#TNVGNG!01

GONG! #1 – Mirena Ossorno

370 x 270 mm.
48 pages.
Printed in Munken
Lynch 130 gr paper, 2 colour printing.
Cover printed in Splendorlux
premium white 215 gr paper.
Two-staple bound.
6-page 2 colour insert printed
in 130 gr Munken Lynx paper.
First edition: 400 copies.
DL: B 17981-2014
Price: 10€

Destino

GONG! is a quarterly monograph. Each number is exclusively devoted to a single artist who is given 48 pages, plus cover, to do whatever s/he wants, with the least possible interference from Terranova. On a separate identical in format 1-colour insert we include a thorough interview of the artist with an overview of her/his career and an explanation of the motivations that lead them to do what they did with the issue of the magazine. The magazine’s masthead included on the insert changes with every new issue and is also designed by the artist.

The first issue was published in the summer of 2014 and was devoted to illustrator Mirena Ossorno. Mirena decided to fill all 48 pages with abstract patterns exclusively designed for this publication. It was also her idea to restrict the use of colour to just two shades (yellow and black) and to mix all sorts of different formats together, from collage to Chinese ink brush to Photoshop airbrush or Artstudio features. Some of the designs were even photocopied and printed with risograph.
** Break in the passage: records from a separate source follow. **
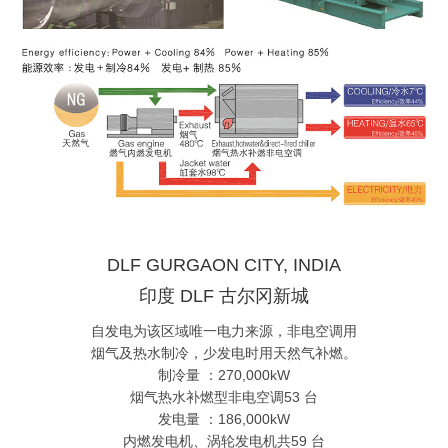
DLF GURGAON CITY, INDIA
印度 DLF 古尔冈新城
自发电为该区域唯一电力来源，非电空调用
烟气及热水制冷，少发电时用天然气补燃。
制冷量 ：270,000kW
烟气热水补燃型非电空调53 台
发电量 ：186,000kW
内燃发电机、涡轮发电机共59 台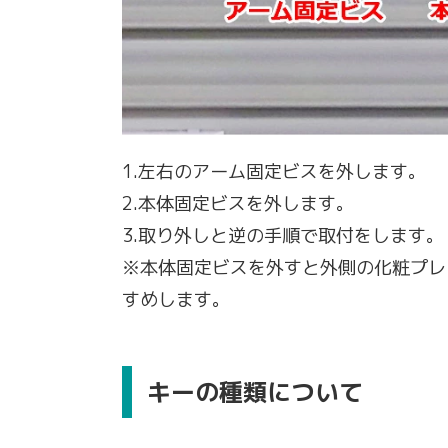
1.左右のアーム固定ビスを外します。
2.本体固定ビスを外します。
3.取り外しと逆の手順で取付をします。
※本体固定ビスを外すと外側の化粧プレ
すめします。
キーの種類について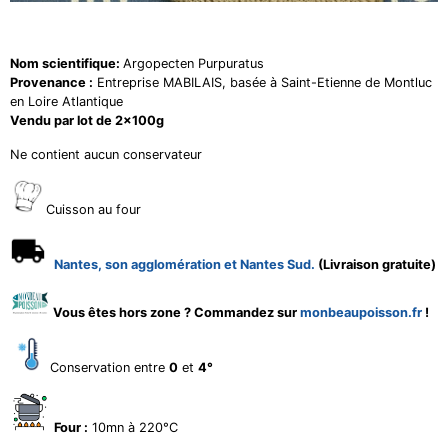
Nom scientifique:
Argopecten Purpuratus
Provenance :
Entreprise MABILAIS, basée à Saint-Etienne de Montluc
en Loire Atlantique
Vendu par lot de 2x100g
Ne contient aucun conservateur
Cuisson au four
Nantes, son agglomération et Nantes Sud.
(Livraison gratuite)
Vous êtes hors zone ? Commandez sur
monbeaupoisson.fr
!
Conservation entre
0
et
4°
Four :
10mn à 220°C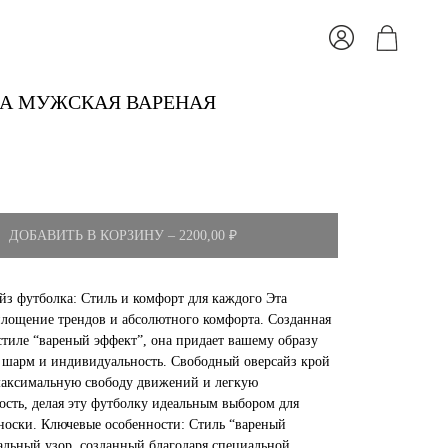
А МУЖСКАЯ ВАРЕНАЯ
ДОБАВИТЬ В КОРЗИНУ – 2200,00 ₽
йз футболка: Стиль и комфорт для каждого Эта
площение трендов и абсолютного комфорта. Созданная
стиле “вареный эффект”, она придает вашему образу
шарм и индивидуальность. Свободный оверсайз крой
максимальную свободу движений и легкую
сть, делая эту футболку идеальным выбором для
носки. Ключевые особенности: Стиль “вареный
альный узор, созданный благодаря специальной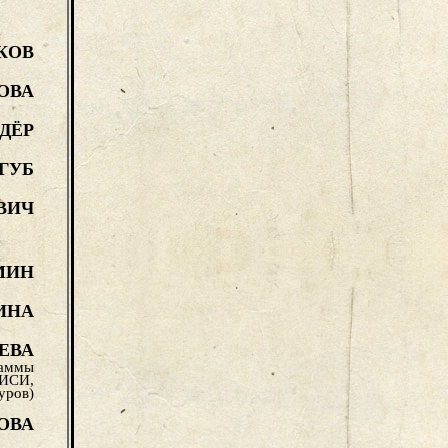
КОВ
ОВА
ДЁР
ГУБ
ВИЧ
МИН
ИНА
ЕВА
раммы
ГИСИ,
уров)
ОВА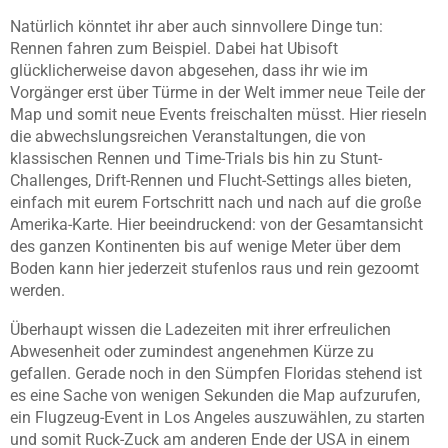
Natürlich könntet ihr aber auch sinnvollere Dinge tun:
Rennen fahren zum Beispiel. Dabei hat Ubisoft
glücklicherweise davon abgesehen, dass ihr wie im
Vorgänger erst über Türme in der Welt immer neue Teile der
Map und somit neue Events freischalten müsst. Hier rieseln
die abwechslungsreichen Veranstaltungen, die von
klassischen Rennen und Time-Trials bis hin zu Stunt-
Challenges, Drift-Rennen und Flucht-Settings alles bieten,
einfach mit eurem Fortschritt nach und nach auf die große
Amerika-Karte. Hier beeindruckend: von der Gesamtansicht
des ganzen Kontinenten bis auf wenige Meter über dem
Boden kann hier jederzeit stufenlos raus und rein gezoomt
werden.
Überhaupt wissen die Ladezeiten mit ihrer erfreulichen
Abwesenheit oder zumindest angenehmen Kürze zu
gefallen. Gerade noch in den Sümpfen Floridas stehend ist
es eine Sache von wenigen Sekunden die Map aufzurufen,
ein Flugzeug-Event in Los Angeles auszuwählen, zu starten
und somit Ruck-Zuck am anderen Ende der USA in einem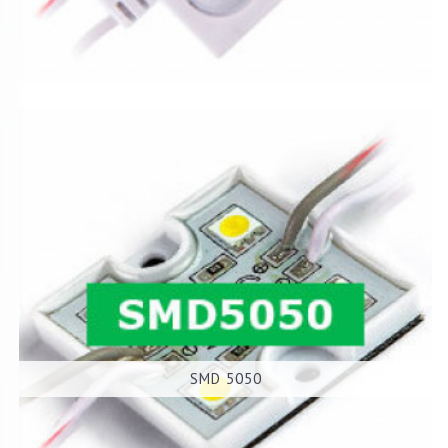
SMD 5050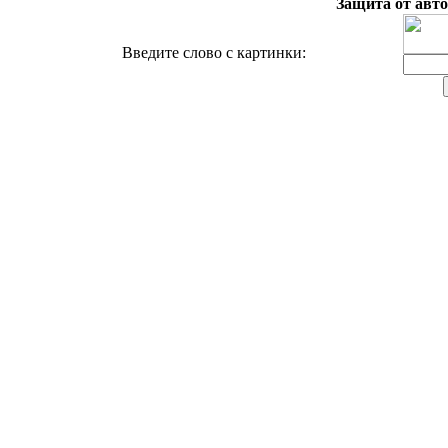
Защита от авто
Введите слово с картинки: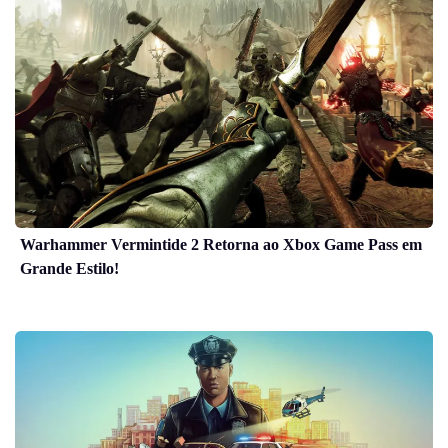
Warhammer Vermintide 2 Retorna ao Xbox Game Pass em
Grande Estilo!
For this issue, Victor Ginesta Rodríguez made the interview and Alba Yruela took Mirena’s portrait.

This is the brief biographical introduction that Victor gives us on Mirena:

Mirena Ossorno (Denia, 1987) is a graphic artist living in Barcelona who after finishing illustration studies at La Massana art school immersed herself into the world of self-edition. She’s responsible for the fanzine “Sueño Samoano”, with four published issues so far, and also for the renowned feminist fanzine “Bulbasaur”, co-edited with Andrea Alvarado Vives and Blanca Miró, on which they combine a focus on fresh aesthetics with poignant essays, reviews and dissemination: a political oasis of lipsticks with razorblades.

As artist and illustrator, the work of Ossorno is eminently pop, based on re-appropriation and conceptual playfulness. Inspired by 80s aesthetics as much as by 70s art direction, her style has evolved from the dirty lines of her first creations to an much more subtle line used on her current work which comprises gags, patterns, interiors and posters inspired by her own day-to-day experiences.